TSTool / Command / RunningStatisticTimeSeries

Overview
Command Editor
Command Syntax
Examples
Troubleshooting
See Also

Overview

The RunningStatisticTimeSeries command uses a sample of values from a time series to compute a running statistic, resulting in new time series. The main purposes of the command are:

Compute a running statistic around a moving point, in order to smooth the time series, for example to focus on underlying short-term forcings rather than variability or noise
Compute a statistic by using values from the historical period, for example to illustrate how a daily value compares to historical values for the same day of year
Compute a statistic by comparing a value to a statistic computed for a “normal” period, such as a standard 30-year climate period

The sample is computed relative to a date/time in the time series and consequently the resulting statistic may vary at each date/time in the time series. The resulting time series will have a time series identifier (TSID) that is the same as the original, with -Running- and the statistic appended to the data type (an alias can be assigned to customize the identifier that is used for processing). There are several approaches to determining the sample for the running statistic (as specified by the SampleMethod command parameter):

The centered running statistic (SampleMethod=Centered) requires that the number intervals on each site of a point be specified (e.g., specifying 1 will use 3 values at each point).
The previous/future running statistics (SampleMethod=Future, FutureInclusive, Previous, PreviousInclusive) require that the number of intervals prior to or after the current point be specified.
The N-year running statistic (SampleMethod=NYear) is computed by processing the current year and N - 1 values from previous years, for a specific date. A resulting value is produced only if N non-missing values are available. Currently N-year running statistic values for Feb 29 for daily or finer data will always be missing because a sufficient number of values will not be found – an option may be added in the future to allow Feb 29 values to be computed based on fewer than N values.
A special case of the N-year running statistic (SampleMethod=NAllYear) is to use all previous years’ and the current value.
Use SampleMethod=AllYears to use data from the full analysis period.

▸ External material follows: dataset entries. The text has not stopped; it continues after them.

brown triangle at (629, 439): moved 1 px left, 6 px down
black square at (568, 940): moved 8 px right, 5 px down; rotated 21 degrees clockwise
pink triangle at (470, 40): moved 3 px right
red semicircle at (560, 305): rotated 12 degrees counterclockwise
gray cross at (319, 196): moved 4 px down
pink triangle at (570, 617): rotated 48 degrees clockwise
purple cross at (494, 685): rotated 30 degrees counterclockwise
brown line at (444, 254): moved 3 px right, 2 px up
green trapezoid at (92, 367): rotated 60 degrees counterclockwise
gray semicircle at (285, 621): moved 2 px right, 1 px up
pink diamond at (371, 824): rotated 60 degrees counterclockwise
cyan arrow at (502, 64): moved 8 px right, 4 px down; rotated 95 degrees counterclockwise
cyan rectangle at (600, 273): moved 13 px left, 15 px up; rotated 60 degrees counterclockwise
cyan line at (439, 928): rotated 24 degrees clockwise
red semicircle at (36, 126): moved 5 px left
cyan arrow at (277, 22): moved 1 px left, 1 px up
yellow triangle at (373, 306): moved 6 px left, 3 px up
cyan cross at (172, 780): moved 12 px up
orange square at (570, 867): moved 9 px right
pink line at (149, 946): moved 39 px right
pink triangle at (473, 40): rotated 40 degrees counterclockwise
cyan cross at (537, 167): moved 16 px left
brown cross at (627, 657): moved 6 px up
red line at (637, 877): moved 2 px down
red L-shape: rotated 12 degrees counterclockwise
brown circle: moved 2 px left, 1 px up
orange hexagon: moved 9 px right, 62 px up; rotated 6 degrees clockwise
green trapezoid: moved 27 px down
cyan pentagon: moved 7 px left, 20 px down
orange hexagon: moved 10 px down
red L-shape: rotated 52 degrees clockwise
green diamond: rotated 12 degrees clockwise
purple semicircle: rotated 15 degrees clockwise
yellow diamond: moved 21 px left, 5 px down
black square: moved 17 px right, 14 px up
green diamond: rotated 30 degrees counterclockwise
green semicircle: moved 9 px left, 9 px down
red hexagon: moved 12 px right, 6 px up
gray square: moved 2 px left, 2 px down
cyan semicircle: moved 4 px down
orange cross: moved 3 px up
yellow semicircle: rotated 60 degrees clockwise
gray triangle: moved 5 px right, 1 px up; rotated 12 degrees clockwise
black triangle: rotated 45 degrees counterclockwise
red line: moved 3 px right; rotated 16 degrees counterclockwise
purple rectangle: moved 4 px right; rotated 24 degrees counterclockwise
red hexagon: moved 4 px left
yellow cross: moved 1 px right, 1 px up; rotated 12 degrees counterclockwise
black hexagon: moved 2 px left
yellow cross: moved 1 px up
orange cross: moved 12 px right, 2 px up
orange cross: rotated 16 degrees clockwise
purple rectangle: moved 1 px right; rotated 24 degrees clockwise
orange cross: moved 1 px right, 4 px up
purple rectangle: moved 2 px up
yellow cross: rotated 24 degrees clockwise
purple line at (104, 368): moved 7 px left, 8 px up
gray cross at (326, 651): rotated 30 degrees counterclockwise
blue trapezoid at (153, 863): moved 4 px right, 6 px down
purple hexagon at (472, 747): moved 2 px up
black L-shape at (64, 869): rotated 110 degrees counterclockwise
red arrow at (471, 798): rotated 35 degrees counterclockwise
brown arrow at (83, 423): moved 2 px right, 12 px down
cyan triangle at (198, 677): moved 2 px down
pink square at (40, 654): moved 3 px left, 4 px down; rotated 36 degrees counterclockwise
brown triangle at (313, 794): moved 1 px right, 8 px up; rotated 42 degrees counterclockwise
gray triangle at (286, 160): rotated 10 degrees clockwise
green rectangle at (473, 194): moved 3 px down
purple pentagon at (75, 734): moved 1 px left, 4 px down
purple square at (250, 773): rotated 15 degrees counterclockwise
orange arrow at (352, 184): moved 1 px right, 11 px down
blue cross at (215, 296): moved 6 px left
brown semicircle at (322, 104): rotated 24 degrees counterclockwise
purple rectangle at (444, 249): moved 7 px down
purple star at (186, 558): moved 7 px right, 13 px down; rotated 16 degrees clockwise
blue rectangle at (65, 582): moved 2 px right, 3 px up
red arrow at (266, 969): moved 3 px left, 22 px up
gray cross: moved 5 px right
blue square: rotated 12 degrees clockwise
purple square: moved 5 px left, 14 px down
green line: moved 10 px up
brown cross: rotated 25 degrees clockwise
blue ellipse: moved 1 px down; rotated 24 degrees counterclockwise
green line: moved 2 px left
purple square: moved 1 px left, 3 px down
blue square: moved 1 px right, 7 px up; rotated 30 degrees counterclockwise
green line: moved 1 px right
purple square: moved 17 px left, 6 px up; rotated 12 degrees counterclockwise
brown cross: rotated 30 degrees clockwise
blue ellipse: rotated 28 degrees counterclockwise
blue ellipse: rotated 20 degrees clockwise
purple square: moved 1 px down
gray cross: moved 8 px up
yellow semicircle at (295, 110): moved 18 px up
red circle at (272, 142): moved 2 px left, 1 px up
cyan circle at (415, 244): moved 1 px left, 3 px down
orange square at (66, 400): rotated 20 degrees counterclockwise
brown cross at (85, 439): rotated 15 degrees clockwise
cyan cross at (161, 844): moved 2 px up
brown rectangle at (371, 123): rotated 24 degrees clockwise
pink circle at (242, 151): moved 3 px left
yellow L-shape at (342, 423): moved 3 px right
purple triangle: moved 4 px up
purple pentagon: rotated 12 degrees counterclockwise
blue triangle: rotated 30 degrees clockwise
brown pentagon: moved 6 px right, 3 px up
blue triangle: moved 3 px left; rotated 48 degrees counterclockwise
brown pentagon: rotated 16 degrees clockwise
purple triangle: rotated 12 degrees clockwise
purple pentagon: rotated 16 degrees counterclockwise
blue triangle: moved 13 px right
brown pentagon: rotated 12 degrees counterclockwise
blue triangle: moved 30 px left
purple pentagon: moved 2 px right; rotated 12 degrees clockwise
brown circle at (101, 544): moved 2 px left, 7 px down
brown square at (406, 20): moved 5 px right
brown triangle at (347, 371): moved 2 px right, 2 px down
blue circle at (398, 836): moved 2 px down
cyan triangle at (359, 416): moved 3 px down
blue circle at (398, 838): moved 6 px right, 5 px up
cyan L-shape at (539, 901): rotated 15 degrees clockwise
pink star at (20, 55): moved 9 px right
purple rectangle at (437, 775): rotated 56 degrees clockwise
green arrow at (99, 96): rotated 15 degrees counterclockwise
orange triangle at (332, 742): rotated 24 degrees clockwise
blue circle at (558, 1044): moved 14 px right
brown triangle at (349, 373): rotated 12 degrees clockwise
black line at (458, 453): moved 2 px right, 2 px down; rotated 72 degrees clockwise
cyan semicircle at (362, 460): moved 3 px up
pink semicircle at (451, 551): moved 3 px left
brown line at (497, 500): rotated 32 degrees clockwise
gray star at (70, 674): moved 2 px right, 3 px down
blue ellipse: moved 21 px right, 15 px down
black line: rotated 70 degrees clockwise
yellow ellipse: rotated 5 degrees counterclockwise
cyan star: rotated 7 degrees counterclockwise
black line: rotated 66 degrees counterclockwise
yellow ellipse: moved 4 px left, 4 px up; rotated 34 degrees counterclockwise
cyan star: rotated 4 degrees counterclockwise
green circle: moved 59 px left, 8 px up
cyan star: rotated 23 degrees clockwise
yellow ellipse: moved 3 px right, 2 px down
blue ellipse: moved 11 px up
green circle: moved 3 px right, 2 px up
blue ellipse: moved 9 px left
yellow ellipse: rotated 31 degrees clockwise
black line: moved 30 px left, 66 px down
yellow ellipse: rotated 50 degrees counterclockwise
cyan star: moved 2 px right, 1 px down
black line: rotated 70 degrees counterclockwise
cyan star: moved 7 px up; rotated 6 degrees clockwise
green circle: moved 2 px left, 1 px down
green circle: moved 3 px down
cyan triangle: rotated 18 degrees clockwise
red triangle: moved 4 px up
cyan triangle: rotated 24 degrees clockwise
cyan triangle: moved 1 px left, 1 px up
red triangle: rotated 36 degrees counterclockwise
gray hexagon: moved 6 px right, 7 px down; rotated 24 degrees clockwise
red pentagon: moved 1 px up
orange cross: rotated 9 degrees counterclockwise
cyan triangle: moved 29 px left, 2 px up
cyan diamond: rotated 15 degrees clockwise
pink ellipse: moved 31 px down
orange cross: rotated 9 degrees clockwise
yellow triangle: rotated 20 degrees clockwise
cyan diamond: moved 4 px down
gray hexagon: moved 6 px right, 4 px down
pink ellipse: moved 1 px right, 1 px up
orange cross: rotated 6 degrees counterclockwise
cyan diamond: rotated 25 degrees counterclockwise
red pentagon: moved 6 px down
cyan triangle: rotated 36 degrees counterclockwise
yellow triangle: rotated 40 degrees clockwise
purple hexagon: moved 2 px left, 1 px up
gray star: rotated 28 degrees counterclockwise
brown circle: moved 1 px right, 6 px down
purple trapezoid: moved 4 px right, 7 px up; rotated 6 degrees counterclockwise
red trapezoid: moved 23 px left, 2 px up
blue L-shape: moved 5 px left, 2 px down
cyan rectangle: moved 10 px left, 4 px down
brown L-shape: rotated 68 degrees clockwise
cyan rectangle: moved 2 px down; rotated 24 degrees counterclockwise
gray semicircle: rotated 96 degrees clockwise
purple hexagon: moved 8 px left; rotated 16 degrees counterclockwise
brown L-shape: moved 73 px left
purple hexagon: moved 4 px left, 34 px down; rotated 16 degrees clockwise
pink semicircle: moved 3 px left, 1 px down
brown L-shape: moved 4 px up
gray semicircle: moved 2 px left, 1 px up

In this case some statistics may have the same value for the full period. This sample method is used with NormalStart and NormalEnd and PercentOf* statistics to indicate how values compare to a normal period.

Statistics may be calculated directly from the sample or may be derived from an additional calculation. For example, the Mean statistic is computed by computing the mean of the values in the sample, and is assigned as the output time series value for the date/time that defines the sample. However, the PercentOfMean statistic is computed first by computing the Mean statistic and then dividing the original time series value by the mean, for each date/time in the time series. Derived statistics could be computed for many statistics but are provided only for cases that have common use.

Some statistics require the specification require that a distribution be specified. These statistics include ExceedanceProbability, NonexceedanceProbability, and PlottingPosition. See the Statistics Summary table for more information. The distributions are specified using the Distribution, DistributionParameters, and ProbabilityUnits parameters. The see Distribution Summary table below.

The SortOrder parameter is used for the Rank statistic and may in the future be used for statistics that use a distribution. Currently, the above statistics that use a distribution always sort data so that the largest data value is in rank position 1. The Rank statistic can be calculated as a simple statistic and will consider the SortOrder parameter.

Command Editor

The following dialog is used to edit the command and illustrates the centered running average command syntax. In this case the distribution does not need to be specified. Refer to the sequence of figures to see input fields for all parameters.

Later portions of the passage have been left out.